In sé, la mammografia non è un esame particolarmente fastidioso e nemmeno doloroso; la procedura è piuttosto semplice e standardizzata e non è necessario alcun tipo di preparazione. Non viene somministrato alcun medicinale, non occorre presentarsi a digiuno e non si devono osservare particolari regole di tipo dietetico. La durata dell’indagine è di circa 10-15 minuti. Per far sì che il mammogramma risulti il più nitido possibile e per minimizzare le dosi di radiazioni, la mammella viene posizionata su un sostegno e compressa delicatamente fra due piatti in materiale plastico. Questa lieve compressione fa sì che il tessuto adiposo e quello ghiandolare vengano compressi e dissociati in modo da facilitare il loro esame
Uno studio di alcuni anni fa, apparso sul New England Journal of Medicine, metteva in evidenza che la mammografia digitale, rispetto a quella analogica, è più precisa, specialmente per le donne giovani (in cui la densità delle mammelle è più elevata) e in quelle meno giovani, ma con un’età comunque inferiore ai 50 anni. Lo studio si basava su un campione di 49.528 donne degli Stati Uniti e del Canada. La maggior efficacia è dovuta alla possibilità, in tempo reale, di effettuare modifiche dell’angolo di visione e dei fattori di ingrandimento, con tecniche proprie dell’elaborazione digitale delle immagini.

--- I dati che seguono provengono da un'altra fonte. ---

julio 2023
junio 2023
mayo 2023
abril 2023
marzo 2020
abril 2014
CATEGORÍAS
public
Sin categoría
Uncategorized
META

La dose di radiazioni che investe il corpo è molto bassa.
L’esame mammografico non richiede particolari misure precauzionali, ma nelle donne in età fertile è consigliabile effettuarlo durante la prima metà del ciclo mestruale; i motivi sono essenzialmente due: durante questa fase si è certi che la donna non è in stato interessante e inoltre il seno presenta minori addensamenti e tensioni, fattori che incidono negativamente sul livello di precisione. L’esame mammografico è altamente sconsigliato durante la gravidanza, in particolar modo nei primi 90 giorni; esiste infatti il rischio concreto di danneggiamenti al feto a causa delle radiazioni emesse dal mammografo. Va da sé che l’esame è sconsigliato anche nel caso in cui non si sia totalmente certi che la donna non sia incinta. La mammografia non ha ovviamente controindicazioni di questo tipo nelle donne che non sono più in età fertile.
Dai 25 ai 50 anni si raccomanda di effettuare ogni anno l’esame clinico (palpazione del seno) e un’ecografia. Per le donne dai 50 anni in poi, si raccomandano l’esame clinico e la mammografia su base annuale. Se vi è una notevole discordanza di pareri sull’utilità della mammografia in soggetti di età inferiore ai 50 anni, si riscontra una maggiore unanimità di consensi nel consigliare l’esame mammografico annuale nelle donne dai 50 anni in poi. Pur con tutte le limitazioni dovute alla non totale specificità e sensibilità dell’esame, la mammografia resta pur sempre un valido strumento nella prevenzione e nella diagnosi precoce di una delle maggiori cause di morte per tumore della popolazione femminile.